'''

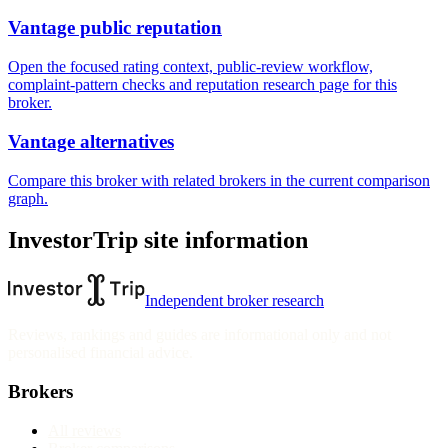
Vantage public reputation
Open the focused rating context, public-review workflow,
complaint-pattern checks and reputation research page for this
broker.
Vantage alternatives
Compare this broker with related brokers in the current comparison
graph.
InvestorTrip site information
Independent broker research
Reviews, rankings and guides are informational only and not
personalised financial advice.
Brokers
All reviews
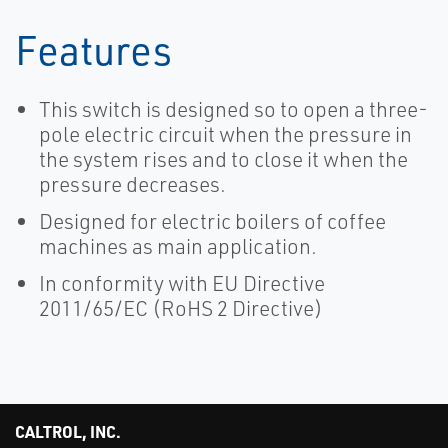
Features
This switch is designed so to open a three-
pole electric circuit when the pressure in
the system rises and to close it when the
pressure decreases.
Designed for electric boilers of coffee
machines as main application.
In conformity with EU Directive
2011/65/EC (RoHS 2 Directive)
CALTROL, INC.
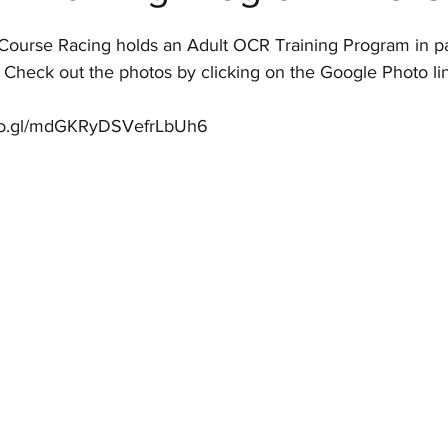
Course Racing holds an Adult OCR Training Program in pa
  Check out the photos by clicking on the Google Photo li
goo.gl/mdGKRyDSVefrLbUh6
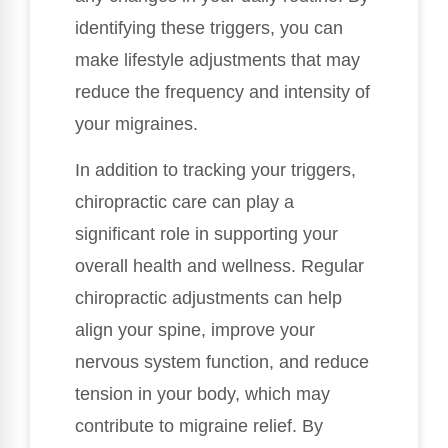
identifying these triggers, you can
make lifestyle adjustments that may
reduce the frequency and intensity of
your migraines.
In addition to tracking your triggers,
chiropractic care can play a
significant role in supporting your
overall health and wellness. Regular
chiropractic adjustments can help
align your spine, improve your
nervous system function, and reduce
tension in your body, which may
contribute to migraine relief. By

'''

EXERCISE BRIEF:
Write the entries above out in full, exactly, with no images.

ANSWER SPACE:
Vantage public reputation
Open the focused rating context, public-review workflow,
complaint-pattern checks and reputation research page for this
broker.
Vantage alternatives
Compare this broker with related brokers in the current comparison
graph.
InvestorTrip site information
Independent broker research
Reviews, rankings and guides are informational only and not
personalised financial advice.
Brokers
All reviews
Features
This switch is designed so to open a three-
pole electric circuit when the pressure in
the system rises and to close it when the
pressure decreases.
Designed for electric boilers of coffee
machines as main application.
In conformity with EU Directive
2011/65/EC (RoHS 2 Directive)
CALTROL, INC.
Course Racing holds an Adult OCR Training Program in pa
  Check out the photos by clicking on the Google Photo li
goo.gl/mdGKRyDSVefrLbUh6
identifying these triggers, you can
make lifestyle adjustments that may
reduce the frequency and intensity of
your migraines.
In addition to tracking your triggers,
chiropractic care can play a
significant role in supporting your
overall health and wellness. Regular
chiropractic adjustments can help
align your spine, improve your
nervous system function, and reduce
tension in your body, which may
contribute to migraine relief. By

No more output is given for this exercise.